I keep them handy for a post-workout snack (i.e. when I get home from training and need to make dinner but I’m so hungry and need something to take the edge off). They have also saved the day when I’ve overslept and run out of time to make breakfast before heading out.
Flavours and substitutes
I like to flavour the bars with maca powder, because I’m loving maca at the moment. I’ve been adding it to everything, like my Raw Maca Caramel Slice. But I’ve listed some substitutions in the recipe below. Raw cacao or cocoa powder is a nice substitute if you want to make chocolate flavoured bars.
I use oat flour in the bars for some carbs (which I need when I’m working out hard). You can buy oat flour in the health food aisle at most supermarkets. If you can’t find it, you can make your own by whizzing rolled oats in a food processor until you get a powder. If you’re allergic to gluten, make sure you buy gluten-free oats as oats are often processed on the same equipment as wheat. If you can’t eat grains, you could try using desiccated coconut or almond meal instead of oat flour (although I haven’t tested this).

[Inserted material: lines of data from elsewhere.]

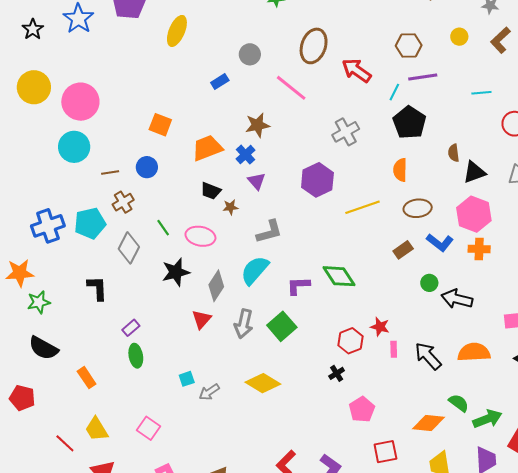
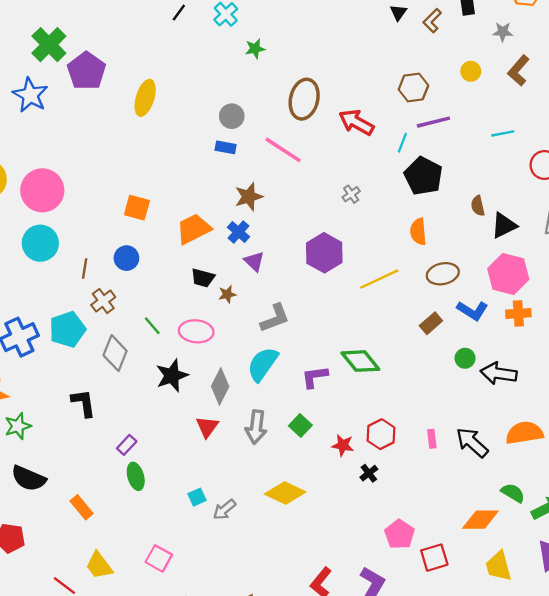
blue rectangle: (220, 81) -> (226, 147), moved, turned 48
gray cross: (346, 132) -> (351, 194), size x0.6
brown line: (110, 173) -> (85, 269), turned -66
green square: (282, 326) -> (300, 425), size x0.7
red star: (380, 327) -> (343, 445), moved
pink pentagon: (362, 409) -> (400, 534), moved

The only thing that can’t be substituted in this recipe is the whey protein powder. The stickiness of the whey protein when mixed with water is what holds the bars together. If you’re vegan or prefer to use plant-based protein powders, you could try my Easy Vegan Protein Balls.
- 3/4 cup unflavoured whey protein powder
- 3/4 cup oat flour
- 2 x 20ml tablespoons maca powder
- 1 x 20ml tablespoon coconut flour
- 1 x 20ml tablespoon extra virgin coconut oil, melted
- 2 x 20ml tablespoons rice malt syrup
- 1/4 cup water
- Unsweetened desiccated coconut, for coating
1Tip the protein powder, oat flour, maca powder and coconut flour into a bowl and mix to combine. Make a well in the centre and pour in the melted coconut oil, rice malt syrup and water.
2Using a large and sturdy spoon, stir everything together until well combined. (I recommend using a large and sturdy spoon because the mixture gets very thick and sticky so you’ll need to use your muscles to stir everything until well combined. I used a thin metal spoon once and it ended up slightly bent). If the mixture is way too sticky, add a little extra coconut flour. If it’s way too dry, add a little extra water.
3Break off pieces of the mixture and shape into bars in your hands. Coat in some desiccated coconut and then leave them in the fridge to set.
4Store the bars in the fridge for up to 1 week.
I use an Australian 20ml tablespoon. 1 x 20ml tablespoon = 4 teaspoons.
If you don’t have maca powder, you could use raw cacao powder, cocoa powder, mesquite powder or lucuma powder instead.